Бэрон отвез Билли домой под поздним унылым дождем.

– Кэт взглянет на твою систему безопасности, – сказал он.

– У меня ее и нет.

– Что ж, ладно.

– Теперь я не хочу, чтобы с тобой что-нибудь случилось, – сказала она. – Раз уж ты стал таким ценным. – Он покосился на нее. – И еще: несколько дней не пускай никого, кого не знаешь.

– Прикалываетесь?

– Слушай, они не дураки, – сказал Бэрон. – Они понимают, что мы следим. Но у них к тебе есть вопросы, это очевидно, а на что порой ни толкает любопытство. Так что безопасность прежде всего, да? – Он повернулся к Билли на заднем сиденье: – Мне это нравится не больше твоего. Ну ладно, возможно, тебе это нравится еще меньше моего. – Он рассмеялся.

– Разве вы не должны меня защищать? – спросил Билли.

– «Хочешь быть в моей банде, банде, банде», – напела Коллингсвуд.

– Гэри Глиттер? – спросил Билли. – Серьезно?

– Я бы не сказал, что твоя жизнь под угрозой, – заметил Бэрон. – Я бы сказал, в самом худшем случае – так, под угрозочкой. Мы не говорим – не впускай никого вообще…

– Ну, я вот говорю, – сказала Коллингсвуд, но Бэрон продолжил:

– …если ты доверяешь этому человеку – все замечательно. Просто будь осторожней. Ты мелкая сошка. Они уже получили, что хотели.

– Кальмара, – сказал Билли.

– Коллингсвуд установит надежную систему безопасности. Все будет хорошо. И знаешь, если примешь наше предложение – мы ее сделаем еще лучше.

Билли уставился на них:

– Это не предложение работы. Это крышевание. Причем наглое.
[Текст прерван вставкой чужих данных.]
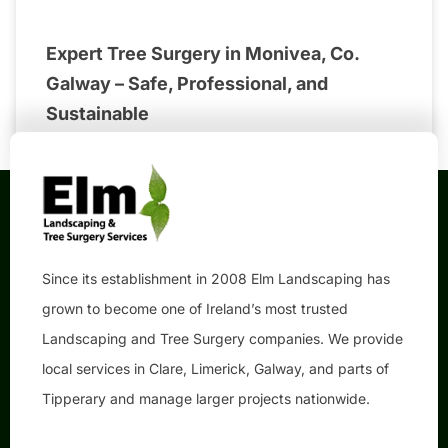
Expert Tree Surgery in Monivea, Co.
Galway – Safe, Professional, and
Sustainable
Since its establishment in 2008 Elm Landscaping has
grown to become one of Ireland’s most trusted
Landscaping and Tree Surgery companies. We provide
local services in Clare, Limerick, Galway, and parts of
Tipperary and manage larger projects nationwide.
Коллингсвуд поцокала языком.

– Не можешь без истерики, да? – сказала она. Потрепала его по щеке. – Это льготы, понял? Они есть на любой работе.

Бэрон повел Билли на кухню, пока Коллингсвуд хлопотала у входной двери. Она задумчиво оглядела коридор, шкафчик, где Билли хранил ключи и почту. Видок у нее был еще тот – модно неухоженная, сигарета повисла в губах, как во французском кино, стояла на носках, тыкала в верхний угол косяка с уверенностью и точностью, которые не ассоциировались у Билли с такой молодостью.

– Понимаешь, о чем мы говорим? – спросил Бэрон. Без спроса порылся на кухне в поисках кофе. – Уходить с работы не придется. Только день в неделю, не больше, чтобы провести время с нами. Для обучения. Экстремальная теология, самозащита. Да еще и платят. – Он отпил. – Надо думать, все это может показаться чересчур.

– Да вы что, охренели? – сказал Билли. – Чересчур? Я только что нашел замаринованного человека. Меня вербуют копы, которые рассказывают, что на меня охотится культ Ктулху…

– Ну ладно, – сказал Бэрон. Билли заметил, что он не переспрашивал, кто такой Ктулху. – Спокойно. Давай так говорить. Кто-то за тобой следит. То есть смотрит, но не трогает. Может, хотят тебя обратить. Знаешь, как у креационистов радости полные штаны, когда к ним вступает какой-нибудь ученый? Представь, что для этой компашки будет значить целый настоящий спрутолог в пастве.

– Ну отлично, – сказал Билли. – Очень обнадеживает. Если только мне не хотят вырезать сердце.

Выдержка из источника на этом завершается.